Barry Sharpless defined criteria for being considered one of these excellent reactions—which he named “click reactions”—since they worked so well that they essentially just clicked molecules together like Lego. To be considered part of click chemistry, a reaction needs a few characteristics:

  • Modular (they can be used with many different building blocks)
  • High yielding (they don’t make many, if any, by-products, and make large amounts of the desired product)
  • Simple to purify (if they did make by-products, they should be non-toxic and easy to remove)
  • Simple reactions conditions (No fancy equipment or working under vacuum)
  • Use readily available starting materials (No super weird and expensive compounds)
  • Use either no solvent, or something benign like water that is easily removed
  • Happen quickly (No days or weeks long reactions)

diagram of click chemistry reaction

Image Source:

As I wrote above, there is one reaction that has become synonymous with click chemistry, to the point that it’s often referred to as simply “the click reaction”: the copper catalyzed azide-alkyne cycloaddition, or CuAAC (Cu is the periodic table shortform for copper). Barry Sharpless discovered it, but across the world in Denmark, at almost exactly the same time, so did Morten Meldal. Although Sharpless described its potential as enormous, neither researcher really knew that they were ushering in a new age of organic chemistry.

CuAAC quickly became the epitome of click chemistry. Before long it was it was the go-to for attaching nearly any two organic molecules together. Among many reasons it was so heavily embraced include how well it works, and the triazole linkage that it creates. Triazoles are quite stable, and are part of several important drugs, like fluconazole, a widely used antifungal medication. The CuAAC reaction sped up drug development tremendously and enabled all kinds of research that would have previously been very impractical, if not impossible.

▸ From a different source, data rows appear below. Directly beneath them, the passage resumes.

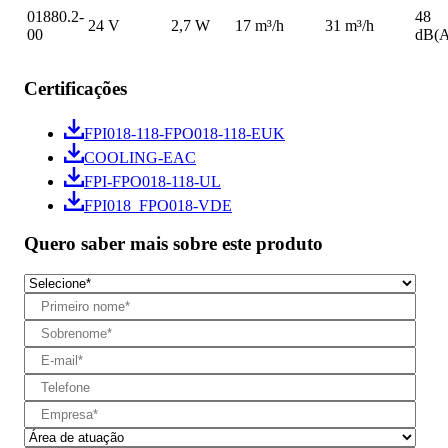
01880.2-
48
24 V
2,7 W
17 m³/h
31 m³/h
00
dB(A
Certificações
FPI018-118-FPO018-118-EUK
COOLING-EAC
FPI-FPO018-118-UL
FPI018_FPO018-VDE
Quero saber mais sobre este produto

However, there was one problem with the CuAAC reaction: its copper catalyst. Unfortunately, copper is highly toxic to living things. Some attempts were made to develop and include other compounds that could sequester the copper and prevent it from harming cells, but the next breakthrough came in 2004. This is where the third winner of the 2022 Nobel Prize in Chemistry comes in- Carolynn R. Bertozzi.

Wanting to study the complex sugars that sit on the surface of certain cells, Bertozzi was inspired by click chemistry’s simple and efficient nature. But, wanting to apply click chemistry to living cells meant finding a copper-free way of catalyzing the reaction. Looking back to the literature of 1961, she was inspired to use a ring-shaped molecule that was very unhappy being a ring.

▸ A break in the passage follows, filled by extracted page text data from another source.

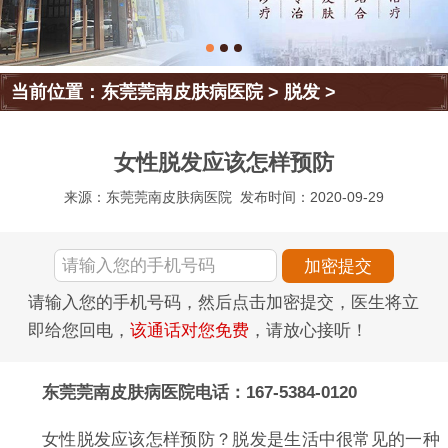
当前位置：
东莞莞南皮肤病医院
>
脱发
>
女性脱发应该怎样预防
来源：东莞莞南皮肤病医院
发布时间：2020-09-29
请输入您的手机号码，然后点击加密提交，医生将立
即给您回电，
该通话对您免费
，请放心接听！
东莞莞南皮肤病医院电话：167-5384-0120
女性脱发应该怎样预防？脱发是生活中很常见的一种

Much like if you bend a pool noodle into a circle, molecules can often be bent into rings. But just like the pool noodle, they are clearly strained. The moment they’re given a chance, the molecule will spring open, just like the pool noodle when you let go. Bertozzi was able to harness that energy and create an incredibly powerful tool for studying molecular biology: the strain-promoted alkyne-azide cycloaddition, or SPAAC. With the toxic copper catalyst eliminated, researchers were off to the races! The applications for labelling and creating compounds that can be used in living cells or animals are numerous. I should know—it was absolutely integral to my M.Sc. thesis research!

We haven’t yet seen the full research impact of click chemistry, and we’ve already seen a lot. I have no doubt that Sharpless, Meldal and Bertozzi’s innovations will go down as defining moments in scientific history. Their impact on scientific research can’t be overstated, and therefore their potential to improve the lives of many. As the The Royal Swedish Academy of Sciences wrote, “In addition to being elegant, clever, novel and useful, it also brings the greatest benefit to humankind.”